[WORK INSTRUCTION]: Omit every picture. Return all other data as it stands.

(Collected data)

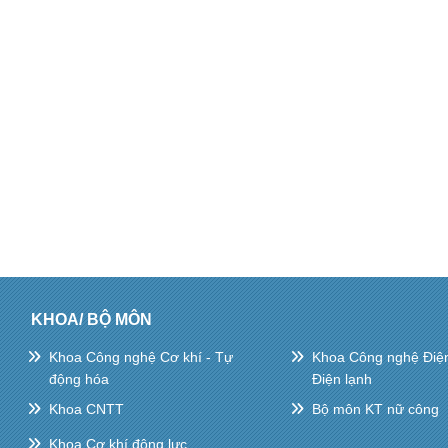
KHOA/ BỘ MÔN
Khoa Công nghệ Cơ khí - Tự
Khoa Công nghệ Điện 
động hóa
Điện lạnh
Khoa CNTT
Bộ môn KT nữ công
Khoa Cơ khí động lực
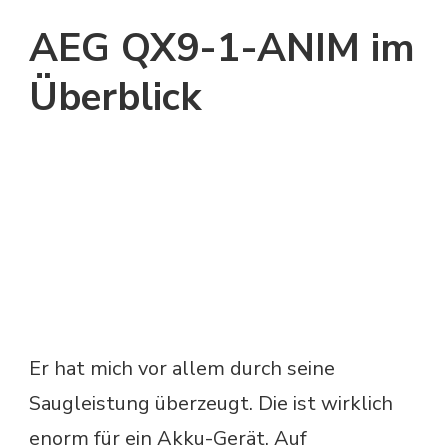
AEG QX9-1-ANIM im
Überblick
Er hat mich vor allem durch seine
Saugleistung überzeugt. Die ist wirklich
enorm für ein Akku-Gerät. Auf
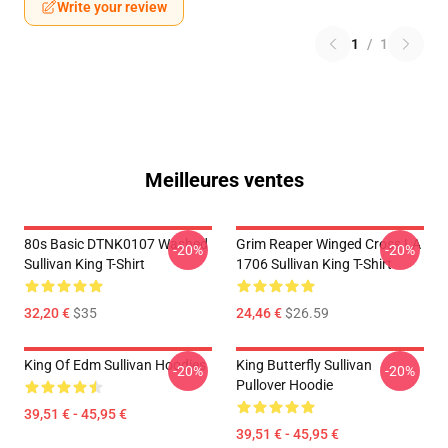
Write your review
1
/
1
Meilleures ventes
80s Basic DTNK0107 Washed
Grim Reaper Winged Cross LA
-20%
-20%
Sullivan King T-Shirt
1706 Sullivan King T-Shirt
32,20 €
$35
24,46 €
$26.59
King Of Edm Sullivan Hoodies
King Butterfly Sullivan
-20%
-20%
Pullover Hoodie
39,51 € - 45,95 €
39,51 € - 45,95 €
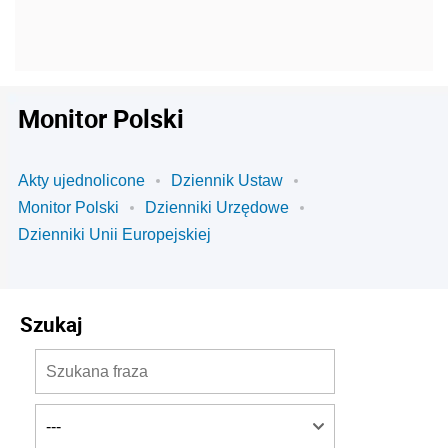
Monitor Polski
Akty ujednolicone
Dziennik Ustaw
Monitor Polski
Dzienniki Urzędowe
Dzienniki Unii Europejskiej
Szukaj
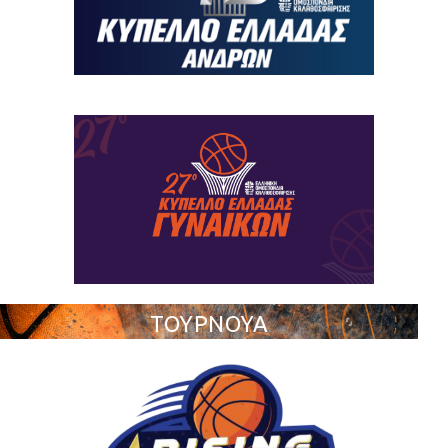
ΤΟΥΡΝΟΥΑ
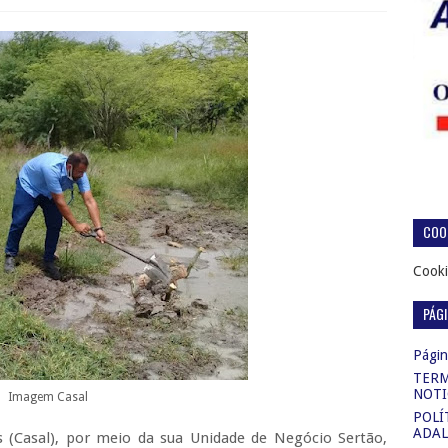
COOK
Cooki
PÁG
Página
TERM
NOTI
Imagem Casal
POLÍ
ADAL
(Casal), por meio da sua Unidade de Negócio Sertão,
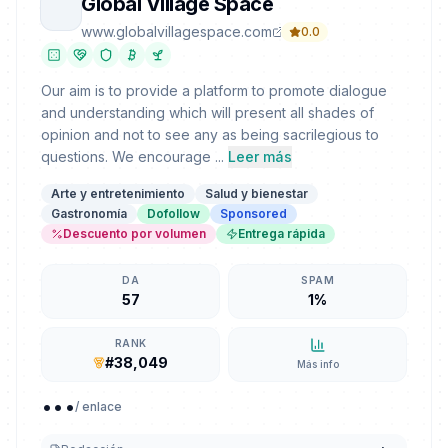
Global Village Space
www.globalvillagespace.com
0.0
Our aim is to provide a platform to promote dialogue
and understanding which will present all shades of
opinion and not to see any as being sacrilegious to
questions. We encourage ...
Leer más
Arte y entretenimiento
Salud y bienestar
Gastronomía
Dofollow
Sponsored
Descuento por volumen
Entrega rápida
DA
SPAM
57
1%
RANK
#38,049
Más info
...
/ enlace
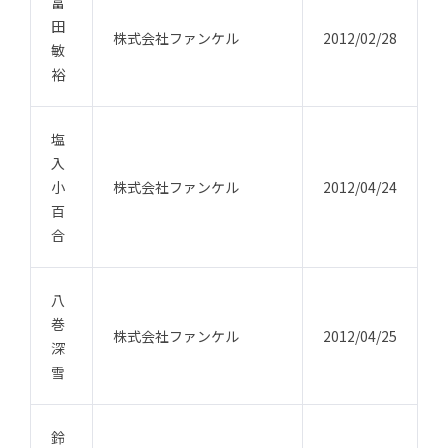
富
田
株式会社ファンケル
2012/02/28
敏
裕
塩
入
小
株式会社ファンケル
2012/04/24
百
合
八
巻
株式会社ファンケル
2012/04/25
深
雪
鈴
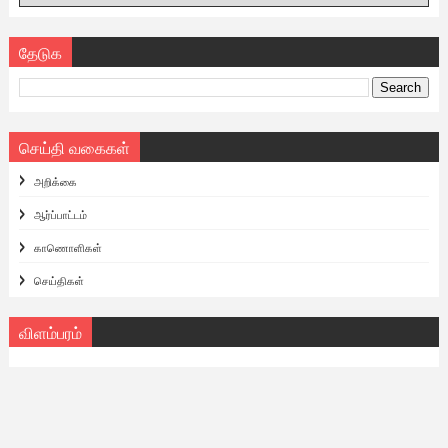
தேடுக
செய்தி வகைகள்
அறிக்கை
ஆர்ப்பாட்டம்
காணொளிகள்
செய்திகள்
விளம்பரம்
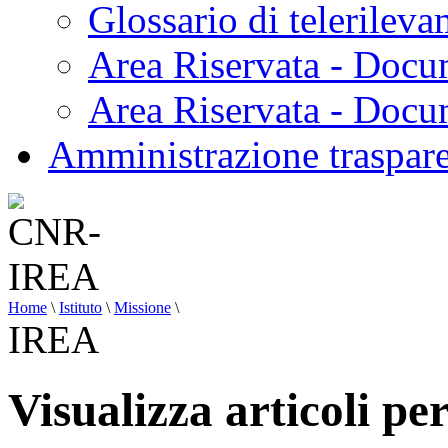
Glossario di telerilev
Area Riservata - Docu
Area Riservata - Doc
Amministrazione traspar
Home
\
Istituto
\
Missione
\
IREA
Visualizza articoli p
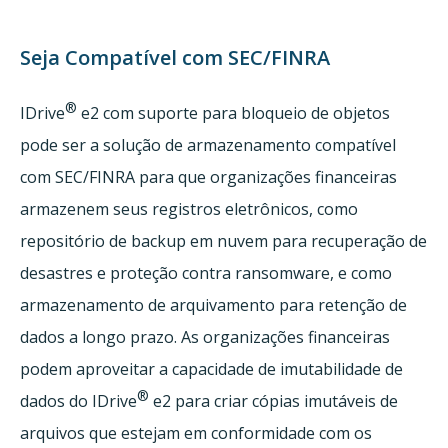
Seja Compatível com SEC/FINRA
®
IDrive
e2 com suporte para bloqueio de objetos
pode ser a solução de armazenamento compatível
com SEC/FINRA para que organizações financeiras
armazenem seus registros eletrônicos, como
repositório de backup em nuvem para recuperação de
desastres e proteção contra ransomware, e como
armazenamento de arquivamento para retenção de
dados a longo prazo. As organizações financeiras
podem aproveitar a capacidade de imutabilidade de
®
dados do IDrive
e2 para criar cópias imutáveis de
arquivos que estejam em conformidade com os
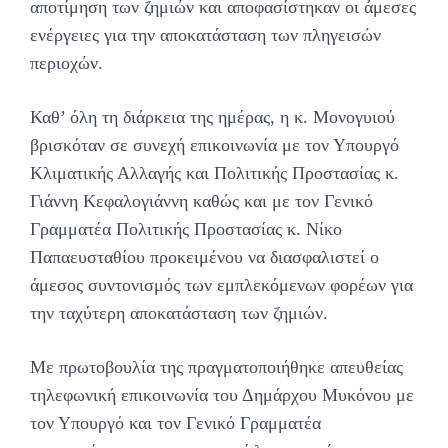
αποτίμηση των ζημιών και αποφασίστηκαν οι άμεσες
ενέργειες για την αποκατάσταση των πληγεισών
περιοχών.
Καθ’ όλη τη διάρκεια της ημέρας, η κ. Μονογυιού
βρισκόταν σε συνεχή επικοινωνία με τον Υπουργό
Κλιματικής Αλλαγής και Πολιτικής Προστασίας κ.
Γιάννη Κεφαλογιάννη καθώς και με τον Γενικό
Γραμματέα Πολιτικής Προστασίας κ. Νίκο
Παπαευσταθίου προκειμένου να διασφαλιστεί ο
άμεσος συντονισμός των εμπλεκόμενων φορέων για
την ταχύτερη αποκατάσταση των ζημιών.
Με πρωτοβουλία της πραγματοποιήθηκε απευθείας
τηλεφωνική επικοινωνία του Δημάρχου Μυκόνου με
τον Υπουργό και τον Γενικό Γραμματέα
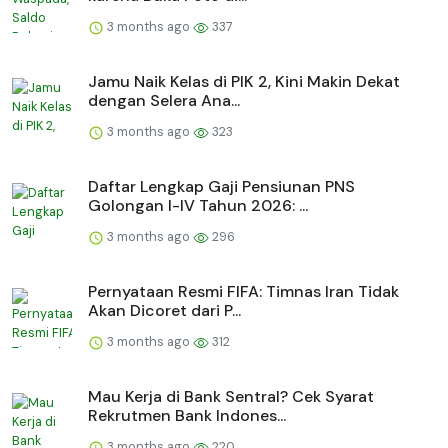
3 months ago
337
Jamu Naik Kelas di PIK 2, Kini Makin Dekat
dengan Selera Ana...
3 months ago
323
Daftar Lengkap Gaji Pensiunan PNS
Golongan I-IV Tahun 2026: ...
3 months ago
296
Pernyataan Resmi FIFA: Timnas Iran Tidak
Akan Dicoret dari P...
3 months ago
312
Mau Kerja di Bank Sentral? Cek Syarat
Rekrutmen Bank Indones...
3 months ago
220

[OUTPUT FOR THIS EXERCISE]:
KHOA/ BỘ MÔN
Khoa Công nghệ Cơ khí - Tự
Khoa Công nghệ Điện 
động hóa
Điện lạnh
Khoa CNTT
Bộ môn KT nữ công
Khoa Cơ khí động lực
AEG QX9-1-ANIM im
Überblick
Er hat mich vor allem durch seine
Saugleistung überzeugt. Die ist wirklich
enorm für ein Akku-Gerät. Auf
Write your review
1
/
1
Meilleures ventes
80s Basic DTNK0107 Washed
Grim Reaper Winged Cross LA
-20%
-20%
Sullivan King T-Shirt
1706 Sullivan King T-Shirt
32,20 €
$35
24,46 €
$26.59
King Of Edm Sullivan Hoodies
King Butterfly Sullivan
-20%
-20%
Pullover Hoodie
39,51 € - 45,95 €
39,51 € - 45,95 €
Monitor Polski
Akty ujednolicone
Dziennik Ustaw
Monitor Polski
Dzienniki Urzędowe
Dzienniki Unii Europejskiej
Szukaj
ΤΟΥΡΝΟΥΑ
COOK
Cooki
PÁG
Página
TERM
NOTI
Imagem Casal
POLÍ
ADAL
(Casal), por meio da sua Unidade de Negócio Sertão,
Global Village Space
www.globalvillagespace.com
0.0
Our aim is to provide a platform to promote dialogue
and understanding which will present all shades of
opinion and not to see any as being sacrilegious to
questions. We encourage ...
Leer más
Arte y entretenimiento
Salud y bienestar
Gastronomía
Dofollow
Sponsored
Descuento por volumen
Entrega rápida
DA
SPAM
57
1%
RANK
#38,049
Más info
...
/ enlace
富
田
株式会社ファンケル
2012/02/28
敏
裕
塩
入
小
株式会社ファンケル
2012/04/24
百
合
八
巻
株式会社ファンケル
2012/04/25
深
雪
鈴
தேடுக
செய்தி வகைகள்
அறிக்கை
ஆர்ப்பாட்டம்
காணொளிகள்
செய்திகள்
விளம்பரம்
Glossario di telerilev
Area Riservata - Docu
Area Riservata - Doc
Amministrazione traspar
Home
\
Istituto
\
Missione
\
IREA
Visualizza articoli p
Seja Compatível com SEC/FINRA
®
IDrive
e2 com suporte para bloqueio de objetos
pode ser a solução de armazenamento compatível
com SEC/FINRA para que organizações financeiras
armazenem seus registros eletrônicos, como
repositório de backup em nuvem para recuperação de
desastres e proteção contra ransomware, e como
armazenamento de arquivamento para retenção de
dados a longo prazo. As organizações financeiras
podem aproveitar a capacidade de imutabilidade de
®
dados do IDrive
e2 para criar cópias imutáveis de
arquivos que estejam em conformidade com os
αποτίμηση των ζημιών και αποφασίστηκαν οι άμεσες
ενέργειες για την αποκατάσταση των πληγεισών
περιοχών.
Καθ’ όλη τη διάρκεια της ημέρας, η κ. Μονογυιού
βρισκόταν σε συνεχή επικοινωνία με τον Υπουργό
Κλιματικής Αλλαγής και Πολιτικής Προστασίας κ.
Γιάννη Κεφαλογιάννη καθώς και με τον Γενικό
Γραμματέα Πολιτικής Προστασίας κ. Νίκο
Παπαευσταθίου προκειμένου να διασφαλιστεί ο
άμεσος συντονισμός των εμπλεκόμενων φορέων για
την ταχύτερη αποκατάσταση των ζημιών.
Με πρωτοβουλία της πραγματοποιήθηκε απευθείας
τηλεφωνική επικοινωνία του Δημάρχου Μυκόνου με
τον Υπουργό και τον Γενικό Γραμματέα
3 months ago
337
Jamu Naik Kelas di PIK 2, Kini Makin Dekat
dengan Selera Ana...
3 months ago
323
Daftar Lengkap Gaji Pensiunan PNS
Golongan I-IV Tahun 2026: ...
3 months ago
296
Pernyataan Resmi FIFA: Timnas Iran Tidak
Akan Dicoret dari P...
3 months ago
312
Mau Kerja di Bank Sentral? Cek Syarat
Rekrutmen Bank Indones...
3 months ago
220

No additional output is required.